How do ChatGPT, Gemini & co. choose their sources?
Training knowledge or live sources
A language model first only predicts the statistically most likely next word, based on its training data. Without extra sources this can lead to hallucinations. For many questions, modern AI systems therefore fetch fresh information from the web. This step is called grounding (technically: Retrieval-Augmented Generation, or RAG).
What influences the selection
For commercially interesting questions (such as "best tool for X") the system almost always runs a web search. It then judges which content answers the question most precisely and draws its answer from that.
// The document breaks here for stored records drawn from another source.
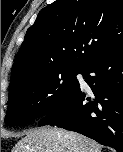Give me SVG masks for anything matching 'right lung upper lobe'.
<instances>
[{"label": "right lung upper lobe", "mask_w": 123, "mask_h": 152, "mask_svg": "<svg viewBox=\"0 0 123 152\" xmlns=\"http://www.w3.org/2000/svg\"><path fill=\"white\" fill-rule=\"evenodd\" d=\"M123 41V0H56L43 8L18 51L10 89L23 79L65 68L83 70Z\"/></svg>", "instance_id": "cb5924a9"}]
</instances>
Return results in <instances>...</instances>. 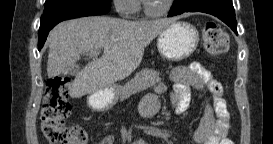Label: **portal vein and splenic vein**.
Segmentation results:
<instances>
[{"label": "portal vein and splenic vein", "mask_w": 273, "mask_h": 144, "mask_svg": "<svg viewBox=\"0 0 273 144\" xmlns=\"http://www.w3.org/2000/svg\"><path fill=\"white\" fill-rule=\"evenodd\" d=\"M99 53H100L99 51H97V52H92V53L89 54V56H90L91 58H93V59H96V58L98 57Z\"/></svg>", "instance_id": "18ae733b"}]
</instances>
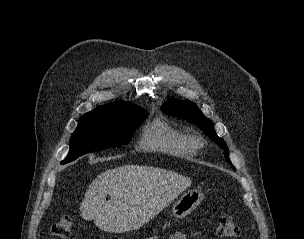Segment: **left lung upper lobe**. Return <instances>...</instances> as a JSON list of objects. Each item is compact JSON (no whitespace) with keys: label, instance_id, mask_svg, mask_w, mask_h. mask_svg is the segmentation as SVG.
Segmentation results:
<instances>
[{"label":"left lung upper lobe","instance_id":"5c2ea615","mask_svg":"<svg viewBox=\"0 0 304 239\" xmlns=\"http://www.w3.org/2000/svg\"><path fill=\"white\" fill-rule=\"evenodd\" d=\"M161 109L168 115L179 117L181 119L187 120L188 122L196 124L201 130L205 132L206 135L210 137L211 140L216 142L225 150V158L228 163H231L229 159L228 147L225 141L217 136L212 121L204 116L196 104L189 101L171 99L167 101Z\"/></svg>","mask_w":304,"mask_h":239}]
</instances>
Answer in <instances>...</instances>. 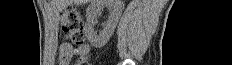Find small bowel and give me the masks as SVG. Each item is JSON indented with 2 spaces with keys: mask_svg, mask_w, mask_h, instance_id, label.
<instances>
[{
  "mask_svg": "<svg viewBox=\"0 0 232 65\" xmlns=\"http://www.w3.org/2000/svg\"><path fill=\"white\" fill-rule=\"evenodd\" d=\"M88 51V47L85 46L80 50V53H86ZM72 56V47L69 44H63L61 46V58L64 62H68L70 57Z\"/></svg>",
  "mask_w": 232,
  "mask_h": 65,
  "instance_id": "c3829d8e",
  "label": "small bowel"
}]
</instances>
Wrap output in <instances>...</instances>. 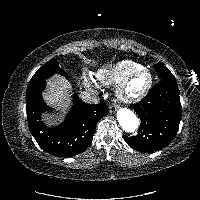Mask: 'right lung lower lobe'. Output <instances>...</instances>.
Segmentation results:
<instances>
[{"mask_svg": "<svg viewBox=\"0 0 200 200\" xmlns=\"http://www.w3.org/2000/svg\"><path fill=\"white\" fill-rule=\"evenodd\" d=\"M45 80L29 84L26 92L27 119L30 132L46 152L55 156H75L92 142L97 122L108 114L105 104H86L74 97V105L64 123L47 128L40 119L45 110L52 111L42 99Z\"/></svg>", "mask_w": 200, "mask_h": 200, "instance_id": "obj_1", "label": "right lung lower lobe"}]
</instances>
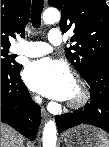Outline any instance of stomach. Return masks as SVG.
Returning <instances> with one entry per match:
<instances>
[{
    "instance_id": "0dacf381",
    "label": "stomach",
    "mask_w": 109,
    "mask_h": 147,
    "mask_svg": "<svg viewBox=\"0 0 109 147\" xmlns=\"http://www.w3.org/2000/svg\"><path fill=\"white\" fill-rule=\"evenodd\" d=\"M101 130L90 125H79L67 130L64 135L66 147H100Z\"/></svg>"
}]
</instances>
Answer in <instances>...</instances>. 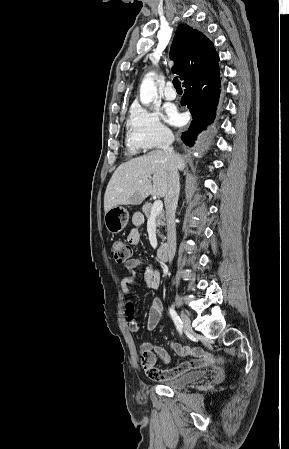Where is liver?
Masks as SVG:
<instances>
[{"label":"liver","mask_w":289,"mask_h":449,"mask_svg":"<svg viewBox=\"0 0 289 449\" xmlns=\"http://www.w3.org/2000/svg\"><path fill=\"white\" fill-rule=\"evenodd\" d=\"M174 160L177 169L183 171V157L174 153ZM169 172L170 159L163 150H154L121 164L113 173L105 191V213L119 205H139L149 195L165 197Z\"/></svg>","instance_id":"1"}]
</instances>
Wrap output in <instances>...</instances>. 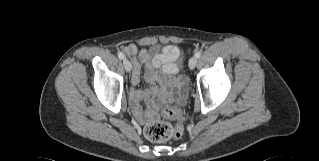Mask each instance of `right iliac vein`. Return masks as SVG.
Instances as JSON below:
<instances>
[{"label": "right iliac vein", "mask_w": 319, "mask_h": 161, "mask_svg": "<svg viewBox=\"0 0 319 161\" xmlns=\"http://www.w3.org/2000/svg\"><path fill=\"white\" fill-rule=\"evenodd\" d=\"M123 65H124V68L127 72L131 71L132 65L128 59L123 60Z\"/></svg>", "instance_id": "obj_1"}]
</instances>
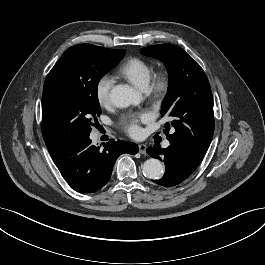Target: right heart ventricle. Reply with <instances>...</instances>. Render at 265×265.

It prefers fact-based, clearly structured and topically relevant sources. What matters is not a link position like on Google, but whether your content provides the direct basis for the answer.
Which source types show up often
In practice, AI systems frequently cite third-party sources instead of the brand website: industry portals and news sites, Wikipedia, review platforms, forums like Reddit and above all YouTube. Personal LinkedIn profiles are often used too. Which source dominates depends heavily on the topic.
What this means for you
If you want to appear in AI answers, you have to be present where the model finds its sources. Optimizing your own website is not enough. You need to know the sources cited for your topics and build content and mentions there on purpose.
Key takeaways
- AI answers from training knowledge or via live web search (grounding/RAG).
- Commercial questions usually trigger a web search worth monitoring.
- Cited sources are often third parties: YouTube, Reddit, industry portals, Wikipedia, LinkedIn.
- Visibility happens where the model pulls its sources, not only on your site.
Frequently asked questions
Does AI always answer from the web?
No. Some answers come purely from training knowledge. But current and commercial questions in particular trigger a live web search.
Why does AI often not cite my website?
For generic questions, AI systems often prefer neutral third-party sources like industry portals, listicles or forums over the brand website.
How do I find out which sources matter for my topic?
Through prompt monitoring: query relevant questions repeatedly and analyse which domains are cited in the answers.